We’re trying to work in the narrative in a way that feels like, going back to—if I was coming into this group from the outside, how would I learn stuff? I’d learn by observing what’s going on in the world, seeing scenes like people around a gravesite. There are a lot of cages in the game, where people are locked up for punishment. That seems creepy, but maybe it’s not that bad? Different characters, as you find these documents, will be debating whether that’s good or not, how they’re carrying out punishments. It’s trying to put the player in the world and ask, “What do you want to do?”
GamesBeat: What more do you feel you have to do? Do you have a complete game now that you’re iterating on, or do you have features to finish still?
Rouse: We’ve just gotten to a full build of the game. You can play from start to finish and get all the different endings. There are so many endings, so many variations, that I haven’t even played them all. I’ve gotten some trusted friends, other developers, to check the game out now and see if they’re figuring it out. What are they missing? What are they not missing? What can we improve? We’re in a sort of alpha-beta polishing state. Just trying to get all those pieces together, and then a few last pieces of content that are coming in. They’re done, but they aren’t in the game yet.
What we’ve been showing at places like GDC or PAX is usually a little slice of the game. It’s not the full build. We don’t want to spoil it in a trade show environment. There we’ve created something that’s a little more linear. The full game is much more of an open world experience.
GamesBeat: How are you getting it out there?
Rouse: We’ve announced for PC, on Steam, as well as PS4 and Xbox One. We haven’t announced if they’re all shipping or not. It’s self-published.

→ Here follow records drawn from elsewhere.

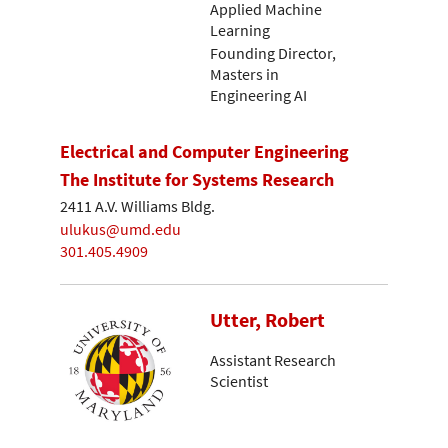
Applied Machine
Learning
Founding Director,
Masters in
Engineering AI
Electrical and Computer Engineering
The Institute for Systems Research
2411 A.V. Williams Bldg.
ulukus@umd.edu
301.405.4909
Utter, Robert
Assistant Research
Scientist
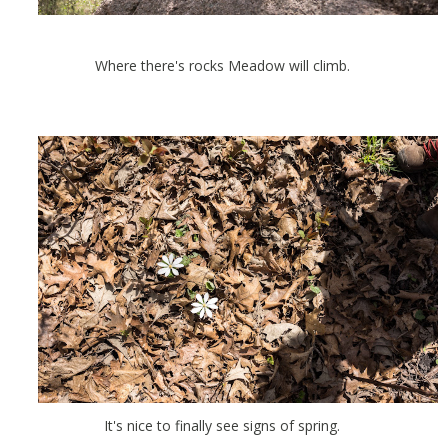
Where there's rocks Meadow will climb.
It's nice to finally see signs of spring.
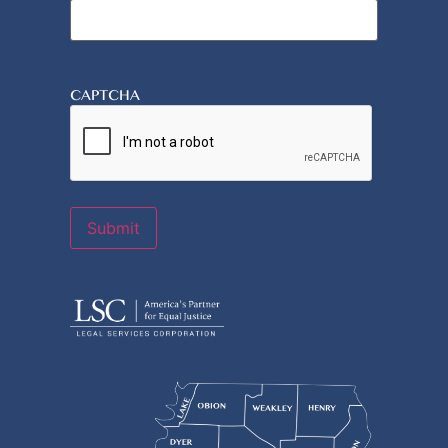
CAPTCHA
Submit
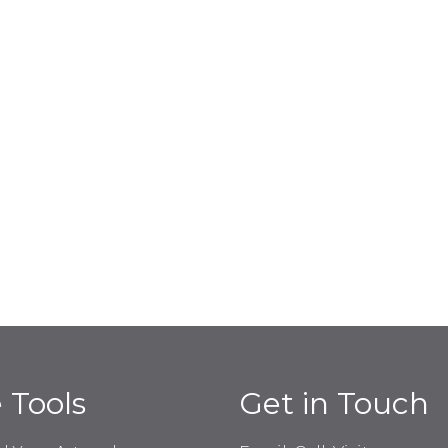
e Tools
Get in Touch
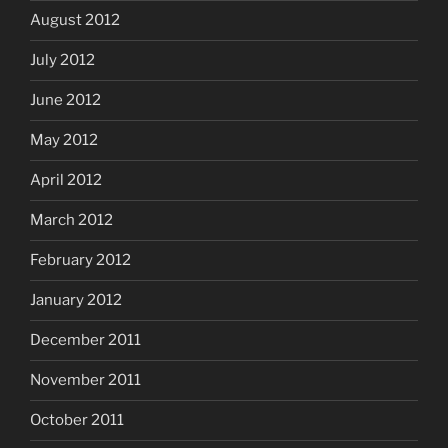
August 2012
July 2012
June 2012
May 2012
April 2012
March 2012
February 2012
January 2012
December 2011
November 2011
October 2011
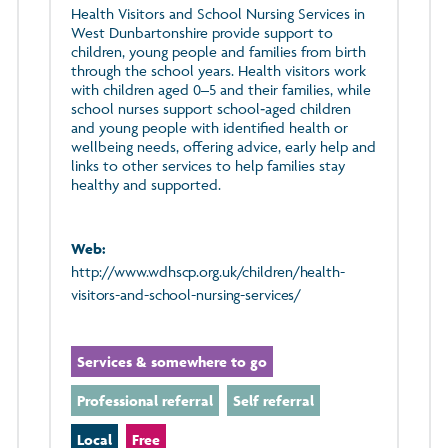
Health Visitors and School Nursing Services in
West Dunbartonshire provide support to
children, young people and families from birth
through the school years. Health visitors work
with children aged 0–5 and their families, while
school nurses support school‑aged children
and young people with identified health or
wellbeing needs, offering advice, early help and
links to other services to help families stay
healthy and supported.
Web:
http://www.wdhscp.org.uk/children/health-
visitors-and-school-nursing-services/
Services & somewhere to go
Professional referral
Self referral
Local
Free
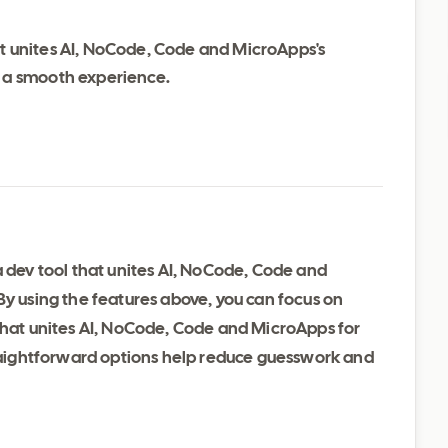
at unites AI, NoCode, Code and MicroApps's
d a smooth experience.
a dev tool that unites AI, NoCode, Code and
By using the features above, you can focus on
 that unites AI, NoCode, Code and MicroApps for
traightforward options help reduce guesswork and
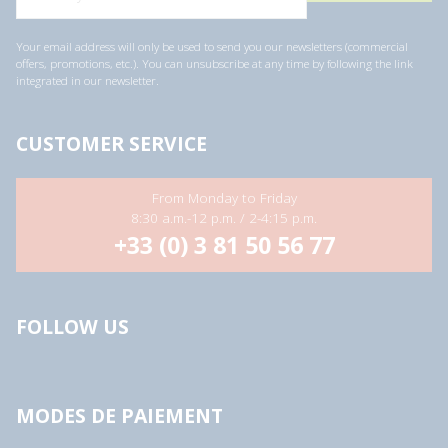
Your email address will only be used to send you our newsletters (commercial
offers, promotions, etc.). You can unsubscribe at any time by following the link
integrated in our newsletter.
CUSTOMER SERVICE
From Monday to Friday
8:30 a.m.-12 p.m. / 2-4:15 p.m.
+33 (0) 3 81 50 56 77
FOLLOW US
MODES DE PAIEMENT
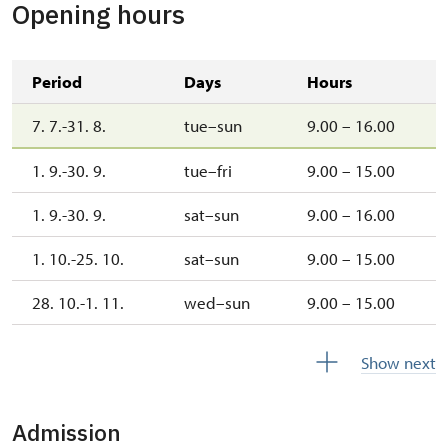
Opening hours
Period
Days
Hours
7. 7.-31. 8.
tue–sun
9.00 – 16.00
1. 9.-30. 9.
tue–fri
9.00 – 15.00
1. 9.-30. 9.
sat–sun
9.00 – 16.00
1. 10.-25. 10.
sat–sun
9.00 – 15.00
28. 10.-1. 11.
wed–sun
9.00 – 15.00
1. 11.-31. 12.
closed
Show next
Admission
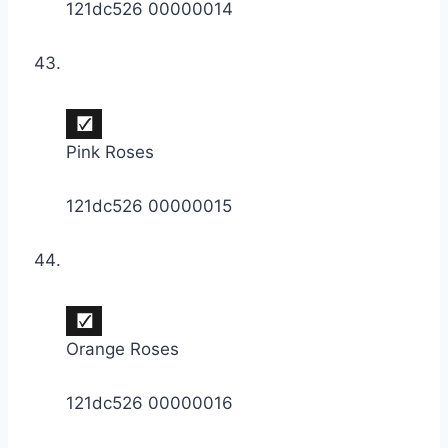
121dc526 00000014
Pink Roses
121dc526 00000015
Orange Roses
121dc526 00000016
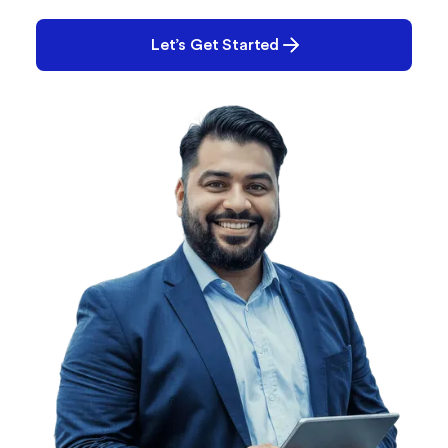
you solve it.
Let’s Get Started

We haven’t announced a price, but it’s going to be an indie price. [laughs] It’s not a $60 game.
id@Xbox had us in their showcase at the last GDC. You’ve probably been to their event, a few blocks away from their convention center. They had a day of games in the id@Xbox program. PlayStation, they’ve taken us to PlayStation Experience a couple of times. Both have been pretty good to work with. I don’t need to get into too much inside baseball about that, but it’s good that they’ve been open to this type of game. It’s been very encouraging to me.
GamesBeat: Are you doing any kind of early access?
Rouse: No, we’re not planning to do early access. As a narrative game—my impression of early access is it’s great for games that are multiplayer, or games where you really want to play for six months to a year. The worst scenario with early access, as a player—you get in, you play the build, it’s kind of broken, or it’s not complete, and then you think, “Oh, I’ll come back to that later” and you never do. Your online impression that’s left is from this version that’s not really done. That works for Rocket League or something like that, where you’re going to keep playing and it keeps getting better.
For something like this, even though it’s a simulation game and designed to be replayed many times to experience all the different parts of the narrative, I always fear that someone playing an incomplete version – where not all the endings work, or where certain characters are missing – I just feel like all those parts need to be there for it to come together.